Personal information
- Born: March 15, 1938 (age 88) Vale, Oregon, U.S.
- Listed height: 6 ft 5 in (1.96 m)
- Listed weight: 230 lb (104 kg)

Career information
- High school: Vale (OR)
- College: Boise State (1956-1957); Oregon (1958-1959);
- NFL draft: 1960 (15th round, 175th overall pick)
- AFL draft: 1960

Career history
- Philadelphia Eagles (1960);

Awards and highlights
- NFL champion (1960);
- Stats at Pro Football Reference

= John Wilcox (American football) =

American football player (born 1938)

John Dale Wilcox (born March 15, 1938) is an American former professional football defensive tackle for the Philadelphia Eagles.

==Early life==
Wilcox won two state titles with Vale High School.
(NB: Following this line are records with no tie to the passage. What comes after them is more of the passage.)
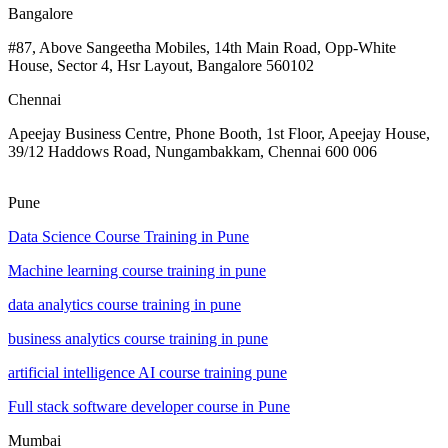
Bangalore
#87, Above Sangeetha Mobiles, 14th Main Road, Opp-White
House, Sector 4, Hsr Layout, Bangalore 560102
Chennai
Apeejay Business Centre, Phone Booth, 1st Floor, Apeejay House,
39/12 Haddows Road, Nungambakkam, Chennai 600 006
Pune
Data Science Course Training in Pune
Machine learning course training in pune
data analytics course training in pune
business analytics course training in pune
artificial intelligence AI course training pune
Full stack software developer course in Pune
Mumbai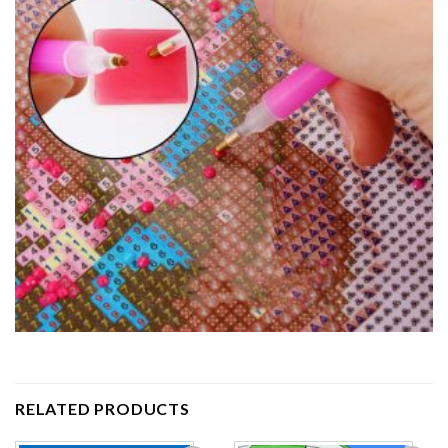
RELATED PRODUCTS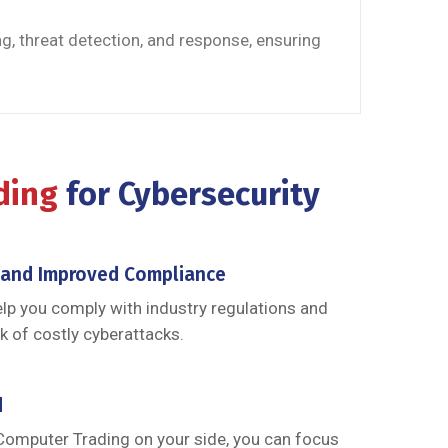
g, threat detection, and response, ensuring
ading
for Cybersecurity
 and Improved Compliance
elp you comply with industry regulations and
k of costly cyberattacks.
d
Computer Trading on your side, you can focus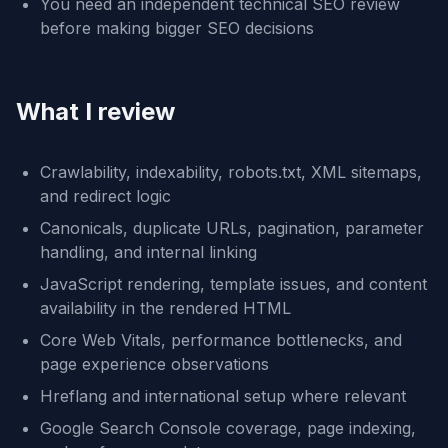
You need an independent technical SEO review
before making bigger SEO decisions
What I review
Crawlability, indexability, robots.txt, XML sitemaps,
and redirect logic
Canonicals, duplicate URLs, pagination, parameter
handling, and internal linking
JavaScript rendering, template issues, and content
availability in the rendered HTML
Core Web Vitals, performance bottlenecks, and
page experience observations
Hreflang and international setup where relevant
Google Search Console coverage, page indexing,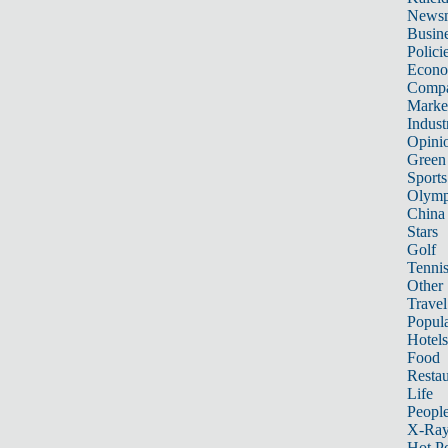
News
Busin
Polici
Econ
Compa
Marke
Indust
Opini
Green
Sports
Olymp
China
Stars
Golf
Tenni
Other 
Travel
Popula
Hotels
Food
Restau
Life
Peopl
X-Ra
Hot P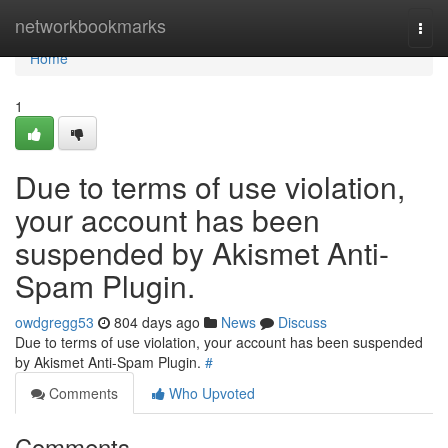
Home
networkbookmarks
Togg
navi
Home
1
Due to terms of use violation,
your account has been
suspended by Akismet Anti-
Spam Plugin.
owdgregg53
804 days ago
News
Discuss
Due to terms of use violation, your account has been suspended
by Akismet Anti-Spam Plugin.
#
Comments
Who Upvoted
Comments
He first went to Boise Junior College (now Boise State University) before transferring to the University of Oregon in Eugene to play for the Webfoots. Wilcox led the Webfoots (now Ducks) to the 1958 Rose Bowl, which they lost 10–7. He graduated from Oregon in 1959.

==Playing career==
Wilcox was small for a defensive end, drafted late by the Philadelphia Eagles in 1960. He played 12 games while the Eagles won the NFL title that year. Rather than return to the team, Wilcox decided to retire, citing the small salary ($7,500) and the toil it might have taken on his body.

==Later life==
With the money Wilcox earned from playing football, he bought a house. He originally wanted to enter the military draft, but he decided to instead be a teacher and coach, in part due to deferments offered by the President for math and science teachers. After a few stints at high schools in Portland and Boise, he arrived at Whitman College in 1967. He served as an assistant coach at Whitman College from 1967 to 1975, as they won a share of the conference title. He also served as the men's basketball coach during the 1970s and the women's basketball coach during the 1980s, leading the girls to five playoff appearances, a conference title and 178 wins. He was inducted into the Whitman Hall of Fame.

==Personal life==
He has been married to Remy Barnes for over 50 years and has three children and seven grandkids. He is the brother of Pro Football Hall of Fame inductee Dave Wilcox and uncle of NFL player Josh Wilcox and former California head coach Justin Wilcox.